Narula, a clinical cardiologist at Hahnemann University School of Medicine in Philadelphia, directs its Center for Molecular Cardiology, and heads research at its Heart Failure and Transplantation Center. He and a team of international investigators have just announced discovery of a mechanism inside the cardiomyocyte that triggers heart failure. Their paper in the current issue of the Proceedings of the National Academy of Sciences (PNAS), dated July 6, 1999, bears the title: "Apoptosis in heart failure: Release of cytochrome c from mitochondria and activation of caspase-3 in human cardiomyopathy."
"This PNAS paper," Narula said, "demonstrates the upstream cascade, or chain of events, that is occurring in apoptosis. And our next attempt is going to be how can we intervene in this chain. Where can we attack, to prevent the apoptosis in heart failure?"
That attack must begin with the release of cytochroma c (cyt c) from its confinement inside the heart cell's mitochondria. Cyt c is a protein involved in the mitochondrion-initiated respiratory chain that is necessary for cellular respiration. That cascade is the relay-like transfer of electrons that powers the cell's energy source. (See BioWorld Today, Aug. 11, 1998, p. 1.)
"The moment a mitochondrion releases its cyt c," Narula related, "that protein goes on to activate various proteases - protein-cleaving enzymes - which can go to various contractile proteins in the cell. So if you have these proteases, which cut the contractile proteins, the cell should not be able to function. And if these specific protein- cleaving enzymes go into the nuclei, they would cut down the DNA, which would lead to cell death by apoptosis."
How To Keep Cyt C Locked Up
"Eventually the most important question would be: Can we prevent the release of cyt c in the heart muscle cells? If we are able to do that, we should be able to prevent apoptosis, and develop novel therapeutic regimens," he said. To answer such questions, Narula and his co-authors explanted the diseased hearts of 16 patients undergoing cardiac transplant, plus five healthy control organs from people who had died of road accidents, and tissues from three donor hearts. They found evidence of apoptosis in the cardiomyopathic hearts but none in the normal controls.

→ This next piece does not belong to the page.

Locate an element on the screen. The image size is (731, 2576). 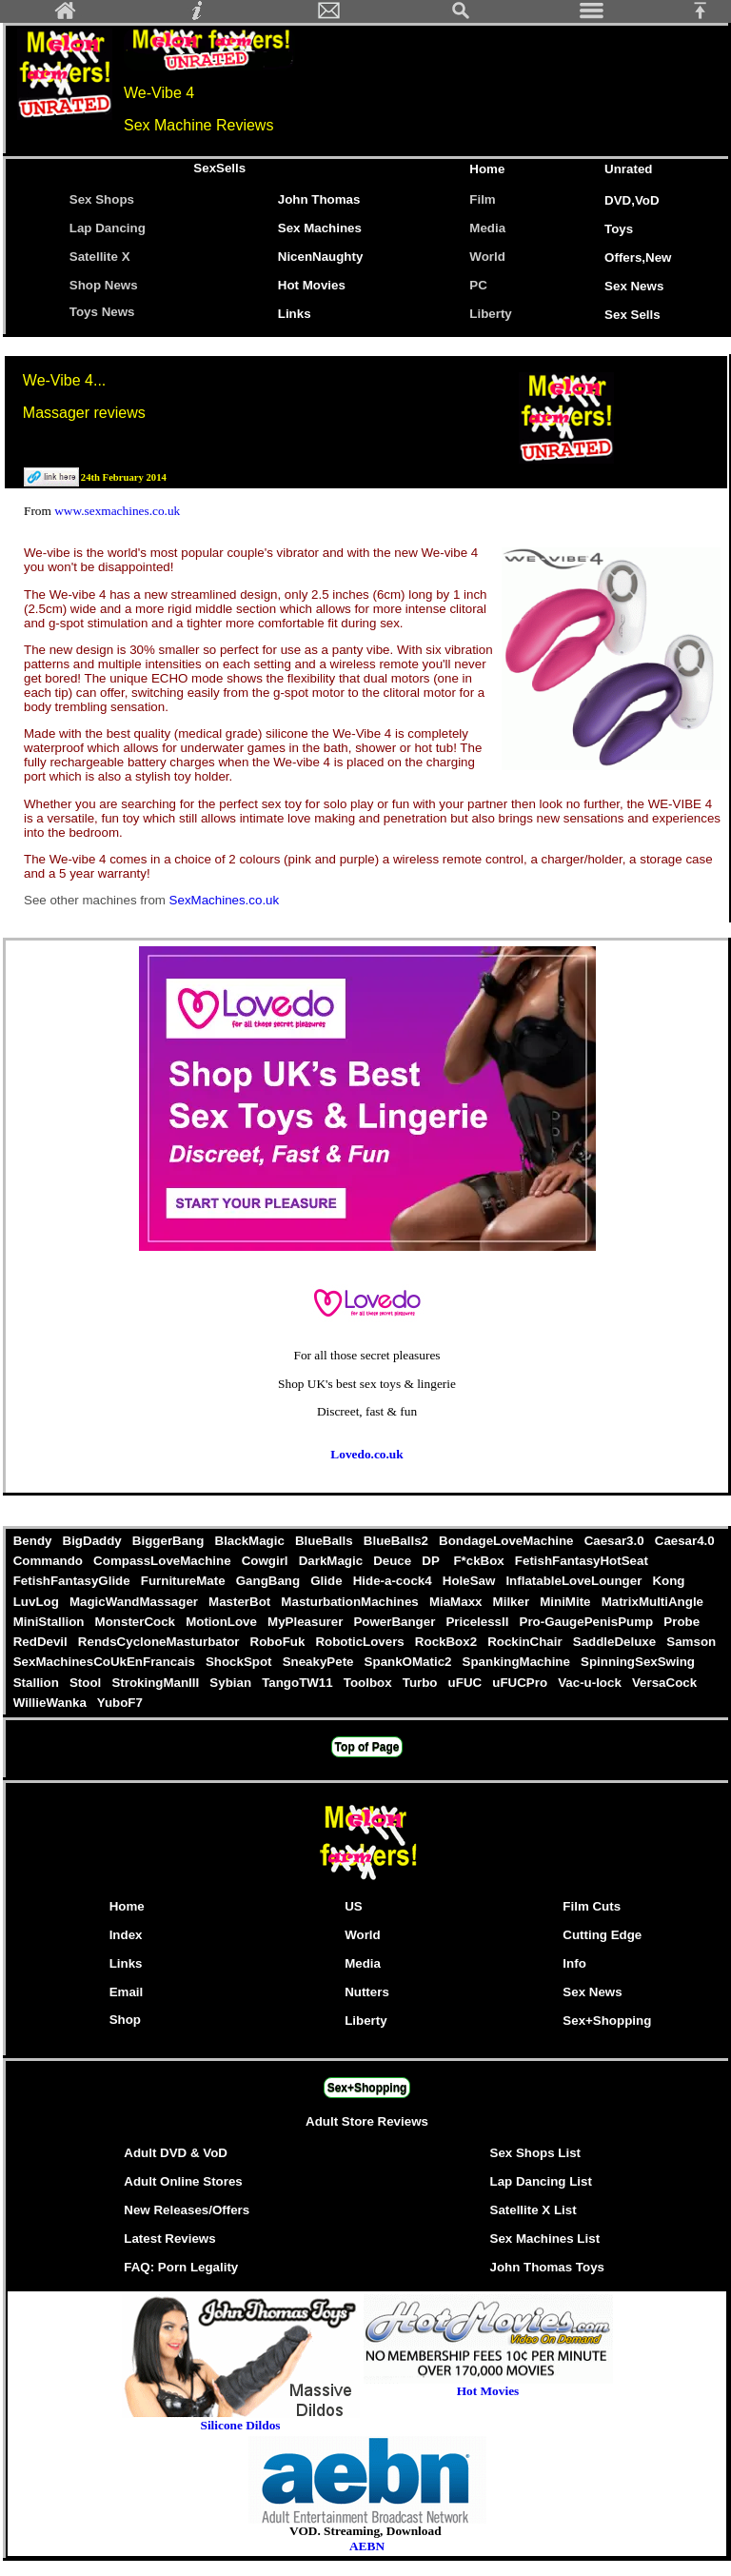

"There are over 1.5 million people in this country who have congestive heart failures," Narula observed. "Some 400,000 new patients are diagnosed every year with heart failure. We know that this number is increasing, and will continue to increase, because the age of the country's population is increasing; longevity is increasing, as well as heart attacks, which eventually can lead to their heart failure. Previously, people used to die early of the disease. Now, with improved management, deaths are down, so there are more chances that these people would develop the complications of heart attacks, and will have more heart failure.
"The ultimate management strategy that we have," Narula pointed out, "is cardiac organ transplantation. But it's available to not more than 2,500 patients in a year. So we need to explore these apoptosis-preventing pharmacological or genetic strategies that are able to prevent congestive heart failure, because the five-year survival outcome after the diagnosis is dismal."